I came in there. I went like this, he said, pointing out the trajectory he had walked across the brown horizon. Down to right around there where all them buildings are at.
I goes like this: down, down, down to Chinatown. You cannot see. I start up there—she turned thirty degrees to the east—where is Connecticut, all the way. I been out, out, out to there, to Long Island, Riverhead…
She squinted in the sun. Look! She patted his arm and got him to look where she was pointing to the west. I work there, where it’s Nanuet.
What’d you do out there?
Restaurant. She held his camouflage. If you keep going to that way, w
est, west, west, you will be the ocean, then China. No one will understand you. Everyone will be confusing. Maybe it’s different for you. In the morning, get up early to get the water. Burn the fire. The people is a billion. It is more big than here. Ride the bus. The train. Truck. Camel. Sleep the ground. See the mountain.
12
SHE LOOKED AT HIM in his roughed-up boots and the American flag on his sleeve—and began looking for another job to increase her productivity on days when she wasn’t working at the noodle stand. This demanded that she ride the subway with the cops, but she felt that she could risk it.
Among the jobs she tried, she collected bottles and cans and redeemed them at the Beer Center, a recycler on Parsons Boulevard across from a factory that made fan belts and timing belts.
On two occasions, she distributed coupons for the Western Beef grocery store, tossing the rolled-up booklets onto porches of row houses above the Grand Central Parkway. The rolled-up booklets were fitted into plastic sleeves. She pulled armloads of them out of the back of a van and heaped them in a shopping cart and rattled up and down the block, the only one who ran.

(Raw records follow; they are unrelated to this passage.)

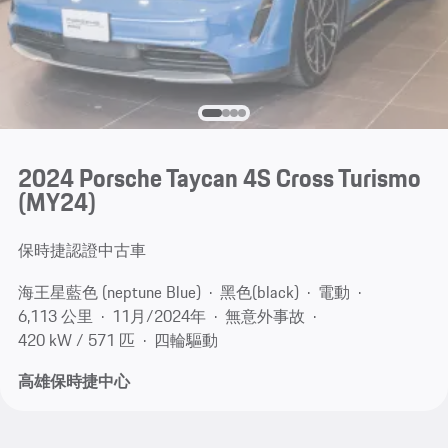
2024 Porsche Taycan 4S Cross Turismo
(MY24)
保時捷認證中古車
海王星藍色 (neptune Blue)
黑色(black)
電動
6,113 公里
11月/2024年
無意外事故
420 kW / 571 匹
四輪驅動
高雄保時捷中心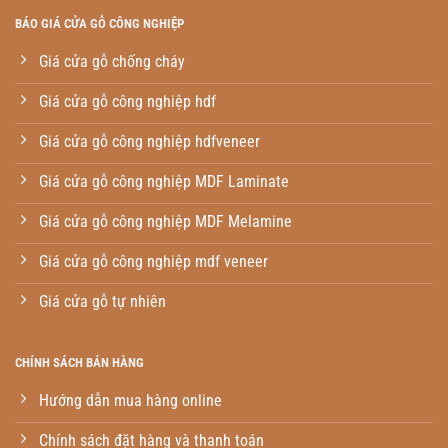
BÁO GIÁ CỬA GỖ CÔNG NGHIỆP
Giá cửa gỗ chống cháy
Giá cửa gỗ công nghiệp hdf
Giá cửa gỗ công nghiệp hdfveneer
Giá cửa gỗ công nghiệp MDF Laminate
Giá cửa gỗ công nghiệp MDF Melamine
Giá cửa gỗ công nghiệp mdf veneer
Giá cửa gỗ tự nhiên
CHÍNH SÁCH BÁN HÀNG
Hướng dẫn mua hàng online
Chính sách đặt hàng và thanh toán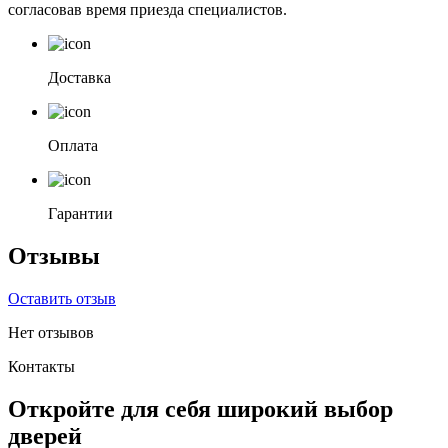
согласовав время приезда специалистов.
Доставка
Оплата
Гарантии
Отзывы
Оставить отзыв
Нет отзывов
Контакты
Откройте для себя широкий выбор
дверей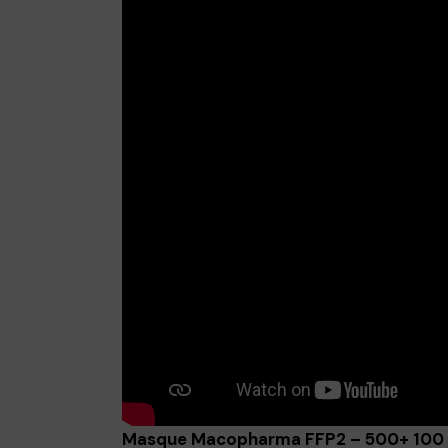
Masque Macopharma FFP2 – 500+ 100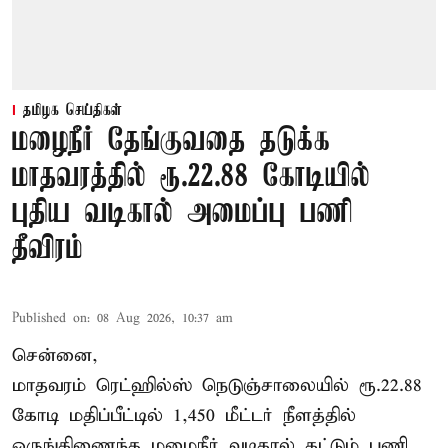
தமிழக செய்திகள்
மழைநீர் தேங்குவதை தடுக்க
மாதவரத்தில் ரூ.22.88 கோடியில்
புதிய வடிகால் அமைப்பு பணி
தீவிரம்
Published on
:
08 Aug 2026, 10:37 am
சென்னை,
மாதவரம் ரெட்ஹில்ஸ் நெடுஞ்சாலையில் ரூ.22.88
கோடி மதிப்பீட்டில் 1,450 மீட்டர் நீளத்தில்
ஒருங்கிணைந்த மழைநீர் வடிகால் கட்டும் பணி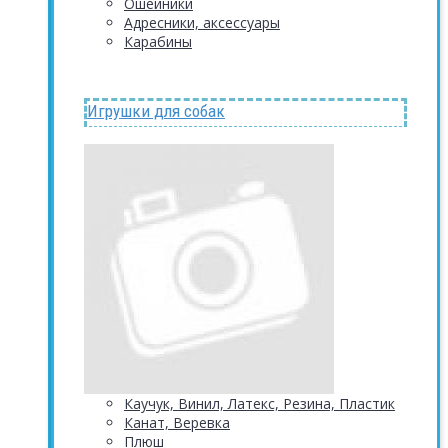
Ошейники
Адресники, аксессуары
Карабины
Игрушки для собак
Каучук, Винил, Латекс, Резина, Пластик
Канат, Веревка
Плюш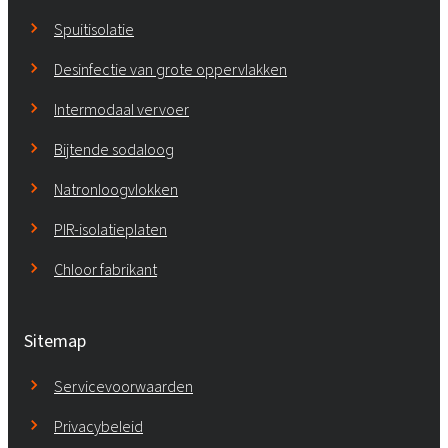
Spuitisolatie
Desinfectie van grote oppervlakken
Intermodaal vervoer
Bijtende sodaloog
Natronloogvlokken
PIR-isolatieplaten
Chloor fabrikant
Sitemap
Servicevoorwaarden
Privacybeleid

The other guys were homeless drug addicts in True Religion jeans. The man who operated the crew wore a gold chain and had no voice. He was completely and permanently hoarse. She outworked the others, but he didn’t pay her any more than them. He talked on the same level with the other guys. On the way back in the van, they would talk about buying a bottle.
Pointing out the window at the liquor store, they’d tell him, Lemme out here! and he’d pull over.
She got out too and didn’t go back. She got a number out of the Chinese paper and shortly started selling DVDs.